→ **WHAT THE TASK REQUIRES**: The result should be the lines from the one that contains "The height and" to the final line of the entries below, copied exactly and with no pictures.

** Opening SOURCE RECORDS block **

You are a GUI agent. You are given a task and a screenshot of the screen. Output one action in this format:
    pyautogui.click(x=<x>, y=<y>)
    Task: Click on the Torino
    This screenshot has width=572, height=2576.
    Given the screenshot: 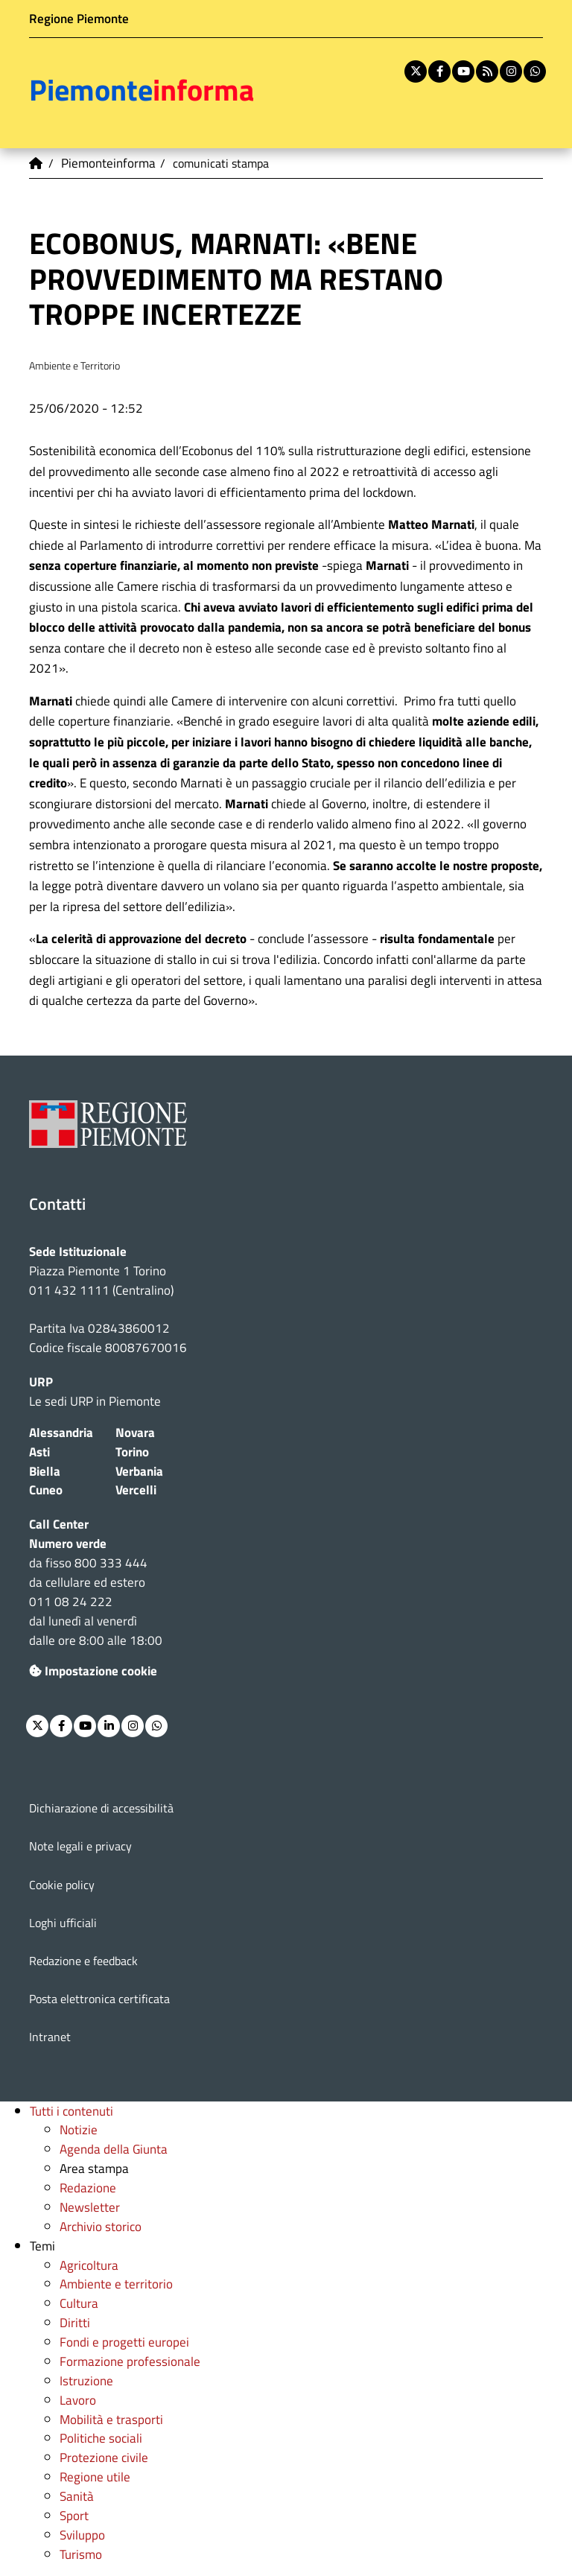 What is the action you would take?
    pyautogui.click(x=132, y=1451)
    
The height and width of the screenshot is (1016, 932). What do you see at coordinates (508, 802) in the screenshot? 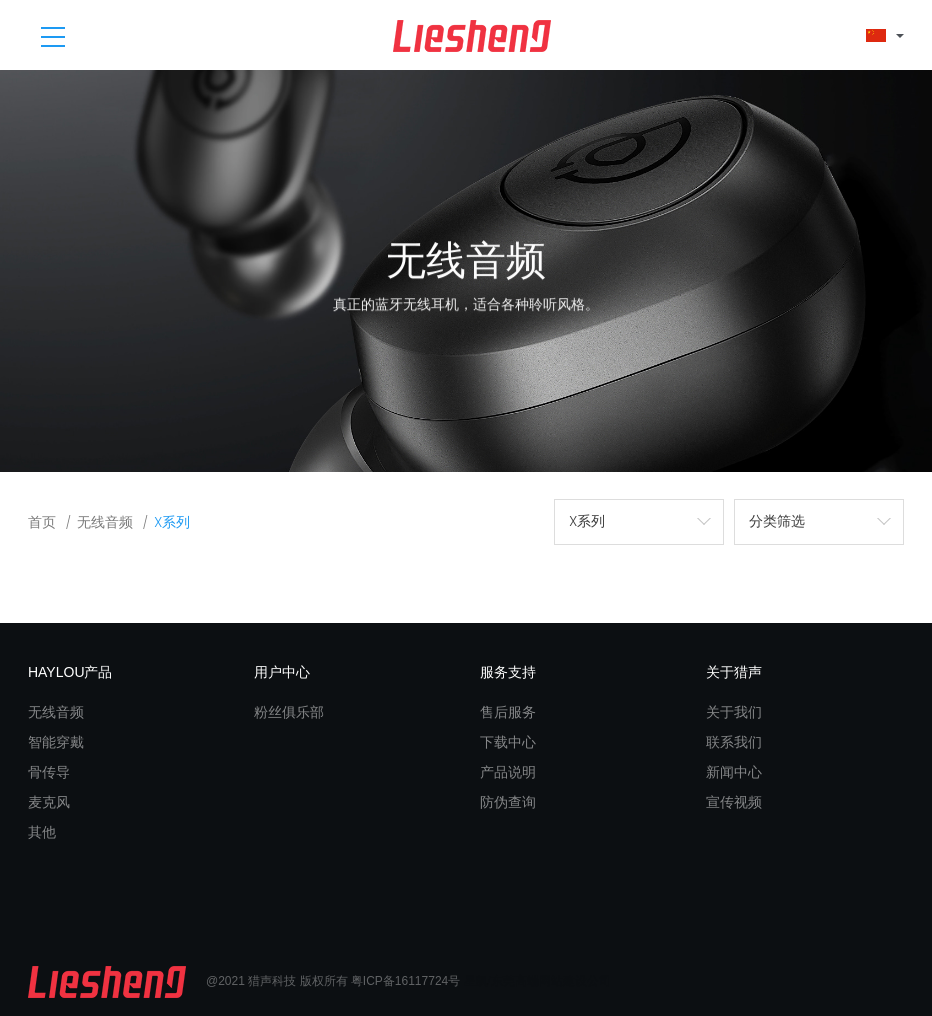
I see `防伪查询` at bounding box center [508, 802].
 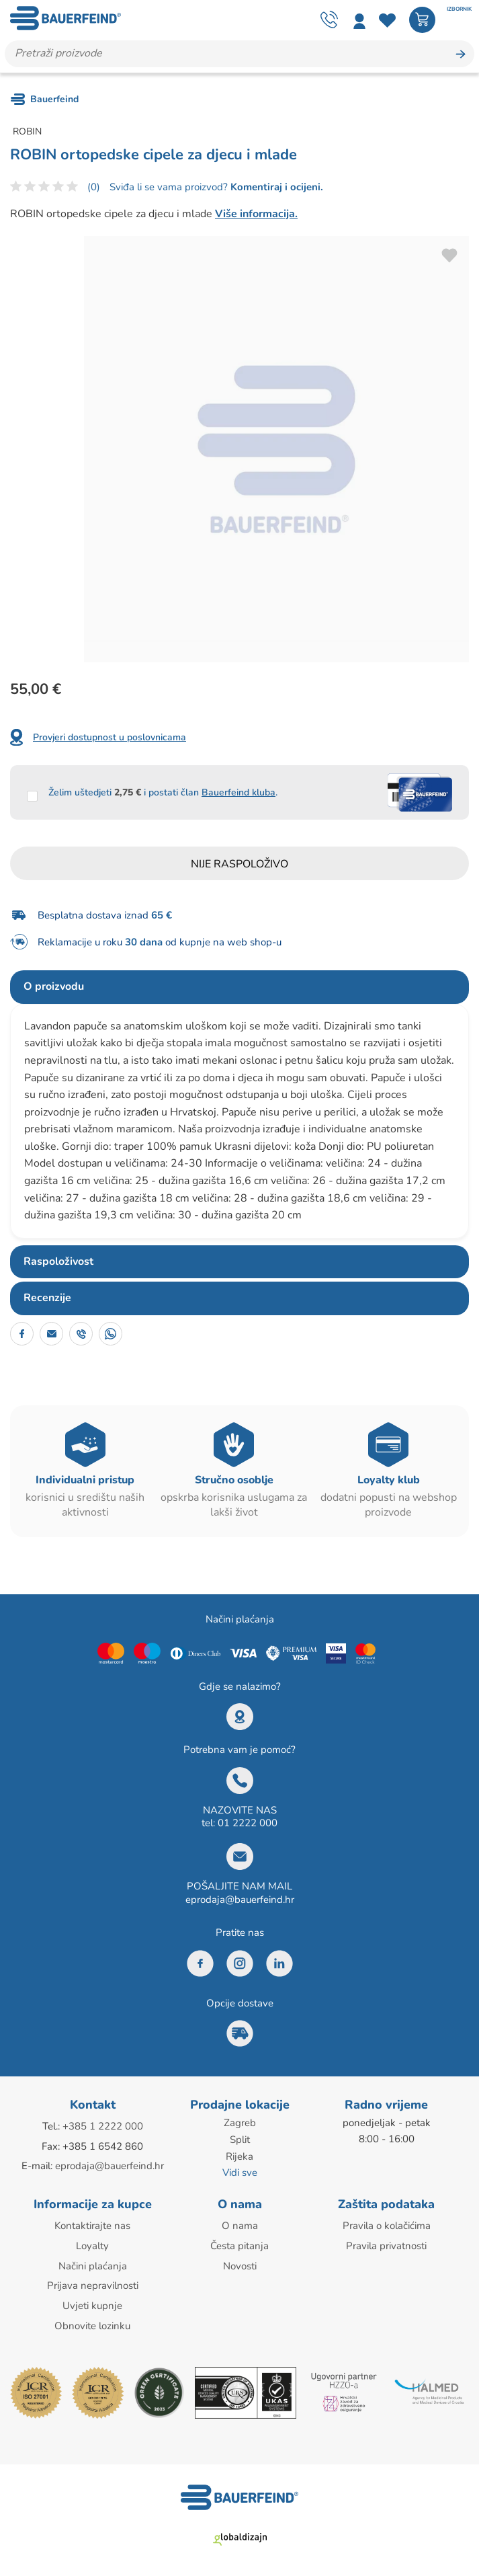 What do you see at coordinates (58, 1261) in the screenshot?
I see `Raspoloživost` at bounding box center [58, 1261].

** Closing SOURCE RECORDS block **

→ **EXERCISE ANSWER**:
The height and width of the screenshot is (1016, 932). What do you see at coordinates (508, 802) in the screenshot? 
I see `防伪查询` at bounding box center [508, 802].
  What do you see at coordinates (58, 1261) in the screenshot?
I see `Raspoloživost` at bounding box center [58, 1261].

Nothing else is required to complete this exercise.